-- DATA EXCERPTS follows --

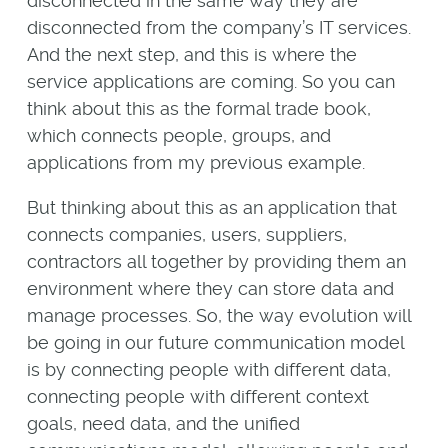
disconnected in the same way they are
disconnected from the company’s IT services.
And the next step, and this is where the
service applications are coming. So you can
think about this as the formal trade book,
which connects people, groups, and
applications from my previous example.
But thinking about this as an application that
connects companies, users, suppliers,
contractors all together by providing them an
environment where they can store data and
manage processes. So, the way evolution will
be going in our future communication model
is by connecting people with different data,
connecting people with different context
goals, need data, and the unified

-- DATA EXCERPTS concluded --

## EXERCISE INSTRUCTIONS
Could you print the lines of the records above from the one containing "think about this" through the last, exactly and with no additions?

## REPLY TO THE EXERCISE
think about this as the formal trade book,
which connects people, groups, and
applications from my previous example.
But thinking about this as an application that
connects companies, users, suppliers,
contractors all together by providing them an
environment where they can store data and
manage processes. So, the way evolution will
be going in our future communication model
is by connecting people with different data,
connecting people with different context
goals, need data, and the unified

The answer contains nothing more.